EOP keeps us out of the Zone. The way from EOP into the Zone starts with the Observer state, an interim state in which we detach from identification with the voices of ego in our head, our thoughts, while remaining aware of these voices or thoughts for what they are — ingrained robotic reflexes. The Observer state combined with practicing an activity we love leads to the Zone. Emotional distraction by the ego’s excessive desire to win, or the ego’s fear of failure, is the final barrier to the Zone — that is, when our practice and training has reached the point where the Zone is physically within reach of our skills.

In To Have and Have Not, Hemingway’s protagonist Harry Morgan ultimately concludes that “one man alone… ain’t got no chance.” This has never been truer than it is today with the accelerating information overload totally out of control as we head toward a precipice of seemingly impossible economic challenge, miniaturization and increasing availability of weapons of mass destruction, carcinogenic environmental conditions, and spiritual bankruptcy. The world more than ever needs for people to be able to work together as high performing teams. And so the headline of this post, Getting Your Team into the Zone — even more important than getting yourself into the Zone because one person alone in the Zone might not be able to make enough of a difference. We need critical mass.

So how do we do it? How do we evoke Zone performance in a whole team, of which no single person is ever in total control, even if he/she is technically “the boss”? You dear reader are probably the boss of your team while you and your team are a part of your boss’s team — a common situation in corporate life. How do you get your own team into the Zone, and then how does your team get the larger team of which it is a part into the Zone?

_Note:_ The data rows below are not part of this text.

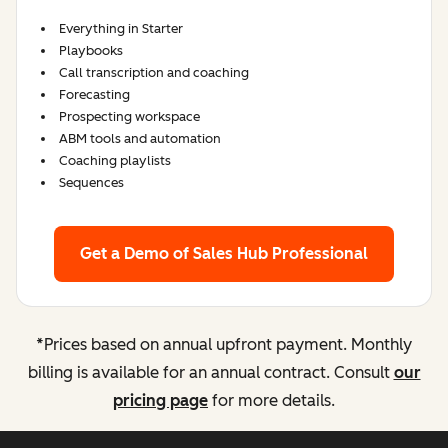
Everything in Starter
Playbooks
Call transcription and coaching
Forecasting
Prospecting workspace
ABM tools and automation
Coaching playlists
Sequences
Get a Demo
of Sales Hub Professional
*
Prices based on annual upfront payment. Monthly
billing is available for an annual contract. Consult
our
pricing page
for more details.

Obviously you don’t expect this to be a one-trick answer. We are all too sophisticated to believe it could be that simple, or we’d all be there already. It isn’t simple, it’s incredibly complicated. But one can extract simple principles that work, and enough of these simple principles put into practice will produce a high performing team.

Let’s start in this post with one of the most mission critical principles. It’s about negativity.

Negativity is counterproductive to team Zone performance because it spills time and energy. The Zone is a state of ultimate efficiency and so anything wasteful is guaranteed to block the Zone. Explain it to your team this way: negativity gets in the way of solving whatever it is that has caused the negativity. Take negativity as an alarm that tells us we need to define the problem clearly, generate creative solution ideas, make decisions on an action path, and take that action. Negativity is just stalling that whole process and wasting time — which is no way to create team high performance.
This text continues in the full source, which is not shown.